The Lingerssance began in early 2023 when the “letting it linger” meme went viral. But it just keeps exploding, including jokes that date back to the ’90s. (“Linger? I hardly know her!”) After the “Love Story” moment, the song climbed to number two on Billboard’s Top TV Songs, right behind another track from the same episode: appropriately, “Fade Into You.” (For some reason, the surviving band members are not touring as Mazzberry Star – so applause for their reticence.)

“Love Story” is a single nineties mixtape, from the Cocteau Twins to Jeff Buckley to Sade. “We wanted to make the soundtrack really accessible, with songs from a variety of genres,” music supervisor Jen Malone said recently. “But we had to balance it with some of the more ubiquitous songs – like ‘Linger’.” The timeless appeal of the music is based on direct emotion. Or as Malone put it: “It proves once again that Generation X is the best generation. We’re showing the young what we’re made of.”

To date, “Linger’s” strongest TV moment in “Community” was in the 2010 season two premiere – the scene in which Abed plans a surprise wedding for Jeff and Britta. (“She’s got a ring around her finger! And Abed hired an Irish singerrrrr!”) The song made a touching appearance in the final episode of Derry Girls, where “Dreams” was a recurring motif. Adam Sandler languished it in 2006’s “Click” as the soundtrack to his first kiss with Kate Beckinsale. However, these remained exceptions: “Dreams” and “Zombie” were the heavyweights that gave the Cranberries their reputation as long-running soundtrack favorites.

Vulnerability as strength

But “Linger” is their most vulnerable hit — and perhaps that’s why it’s speaking loudest right now.
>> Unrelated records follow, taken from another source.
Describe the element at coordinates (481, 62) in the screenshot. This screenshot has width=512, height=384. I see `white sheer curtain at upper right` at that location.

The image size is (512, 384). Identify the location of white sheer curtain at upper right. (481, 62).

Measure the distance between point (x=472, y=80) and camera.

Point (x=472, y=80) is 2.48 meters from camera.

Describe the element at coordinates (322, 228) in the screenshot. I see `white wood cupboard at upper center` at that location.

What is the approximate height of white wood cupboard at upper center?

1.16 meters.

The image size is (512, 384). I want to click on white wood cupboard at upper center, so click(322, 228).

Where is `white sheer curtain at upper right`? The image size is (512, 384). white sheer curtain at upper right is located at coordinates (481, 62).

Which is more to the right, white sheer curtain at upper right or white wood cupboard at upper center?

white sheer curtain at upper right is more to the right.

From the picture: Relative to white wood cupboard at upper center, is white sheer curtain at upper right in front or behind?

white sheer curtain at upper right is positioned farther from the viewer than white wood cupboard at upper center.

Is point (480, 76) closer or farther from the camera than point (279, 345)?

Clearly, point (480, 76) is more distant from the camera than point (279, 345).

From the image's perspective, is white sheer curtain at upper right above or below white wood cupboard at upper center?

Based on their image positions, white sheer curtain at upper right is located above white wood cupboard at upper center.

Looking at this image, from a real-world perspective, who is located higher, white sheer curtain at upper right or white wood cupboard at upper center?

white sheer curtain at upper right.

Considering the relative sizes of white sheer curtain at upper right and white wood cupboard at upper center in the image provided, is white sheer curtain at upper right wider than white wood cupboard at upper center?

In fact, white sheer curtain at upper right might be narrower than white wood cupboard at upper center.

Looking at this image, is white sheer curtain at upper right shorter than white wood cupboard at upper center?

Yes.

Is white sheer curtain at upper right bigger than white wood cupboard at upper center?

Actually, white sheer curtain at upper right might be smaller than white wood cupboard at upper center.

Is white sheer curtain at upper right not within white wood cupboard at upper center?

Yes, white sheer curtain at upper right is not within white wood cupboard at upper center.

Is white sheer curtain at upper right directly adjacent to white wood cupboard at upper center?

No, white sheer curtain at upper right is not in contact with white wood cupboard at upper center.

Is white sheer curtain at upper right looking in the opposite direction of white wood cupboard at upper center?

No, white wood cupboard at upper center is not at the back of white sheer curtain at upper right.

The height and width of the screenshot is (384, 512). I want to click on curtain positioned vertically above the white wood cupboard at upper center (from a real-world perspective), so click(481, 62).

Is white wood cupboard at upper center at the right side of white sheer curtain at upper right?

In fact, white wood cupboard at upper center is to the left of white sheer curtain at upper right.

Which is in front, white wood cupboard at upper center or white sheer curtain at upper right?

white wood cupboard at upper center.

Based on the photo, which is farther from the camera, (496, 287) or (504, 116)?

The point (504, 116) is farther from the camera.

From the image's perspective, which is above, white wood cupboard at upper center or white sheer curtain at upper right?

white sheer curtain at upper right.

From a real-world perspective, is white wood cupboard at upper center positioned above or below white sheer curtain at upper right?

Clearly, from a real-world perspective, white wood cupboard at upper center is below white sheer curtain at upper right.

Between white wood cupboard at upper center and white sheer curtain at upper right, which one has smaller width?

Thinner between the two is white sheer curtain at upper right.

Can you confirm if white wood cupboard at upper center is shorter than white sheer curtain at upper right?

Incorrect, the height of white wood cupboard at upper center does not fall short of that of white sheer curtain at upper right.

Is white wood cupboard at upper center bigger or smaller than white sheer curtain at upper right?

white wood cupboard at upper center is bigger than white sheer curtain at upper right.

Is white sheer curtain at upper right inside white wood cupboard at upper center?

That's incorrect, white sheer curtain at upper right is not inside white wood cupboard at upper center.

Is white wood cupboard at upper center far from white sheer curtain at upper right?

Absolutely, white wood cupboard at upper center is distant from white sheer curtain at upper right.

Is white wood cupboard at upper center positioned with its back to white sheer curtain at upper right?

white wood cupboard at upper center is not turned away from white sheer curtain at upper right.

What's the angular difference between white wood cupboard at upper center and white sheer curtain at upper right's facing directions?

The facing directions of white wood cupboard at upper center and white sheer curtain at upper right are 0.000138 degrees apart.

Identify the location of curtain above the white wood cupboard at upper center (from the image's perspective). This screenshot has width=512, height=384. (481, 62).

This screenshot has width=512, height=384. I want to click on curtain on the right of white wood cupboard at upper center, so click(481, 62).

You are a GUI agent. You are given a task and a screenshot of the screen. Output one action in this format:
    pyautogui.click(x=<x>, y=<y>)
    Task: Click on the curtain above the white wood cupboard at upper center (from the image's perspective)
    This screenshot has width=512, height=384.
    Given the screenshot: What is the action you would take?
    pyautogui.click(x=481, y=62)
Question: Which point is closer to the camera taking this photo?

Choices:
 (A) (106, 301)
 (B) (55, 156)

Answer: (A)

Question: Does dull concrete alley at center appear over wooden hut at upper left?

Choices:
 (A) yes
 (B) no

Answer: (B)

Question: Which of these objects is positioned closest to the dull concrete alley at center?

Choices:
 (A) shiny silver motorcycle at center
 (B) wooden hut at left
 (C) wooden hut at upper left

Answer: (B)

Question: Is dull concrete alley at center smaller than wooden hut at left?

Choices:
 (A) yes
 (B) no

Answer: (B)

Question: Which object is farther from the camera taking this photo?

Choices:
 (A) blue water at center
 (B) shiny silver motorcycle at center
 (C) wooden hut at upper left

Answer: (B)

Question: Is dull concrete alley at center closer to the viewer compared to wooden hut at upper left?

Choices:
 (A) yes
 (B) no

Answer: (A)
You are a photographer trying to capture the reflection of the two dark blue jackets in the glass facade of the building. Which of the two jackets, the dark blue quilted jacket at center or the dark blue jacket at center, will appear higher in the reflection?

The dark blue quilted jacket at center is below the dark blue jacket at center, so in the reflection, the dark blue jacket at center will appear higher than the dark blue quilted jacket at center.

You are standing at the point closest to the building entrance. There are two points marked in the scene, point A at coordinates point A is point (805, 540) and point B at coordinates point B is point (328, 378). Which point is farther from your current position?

The strongest element of the sound is its helplessness, this feeling of being overwhelmed, the exact opposite of the self-confident rockiness of “Dreams” or “Zombie”. “Linger” means floating in the flow of desire without fighting it. There’s a kind of surrender in the way this song eroticizes total passivity – giving up control, letting your emotions wash over you until there’s nothing left. Maybe in the 2020s, amidst the general emotional chaos, people are willing to let it slide. Everybody else is doing it – why can’t we?

The Cranberries have just released the aptly titled new video “Scenes from ‘Linger’: The Unreleased Scene” – featuring a few minutes of close-up footage of Dolores that didn’t make it into the original video. It accompanies the umpteenth deluxe reissue of the debut album, out May 22nd, which includes Bratty’s Spanish version. There’s no telling where this song’s never-ending story will lead next. Long may he stay.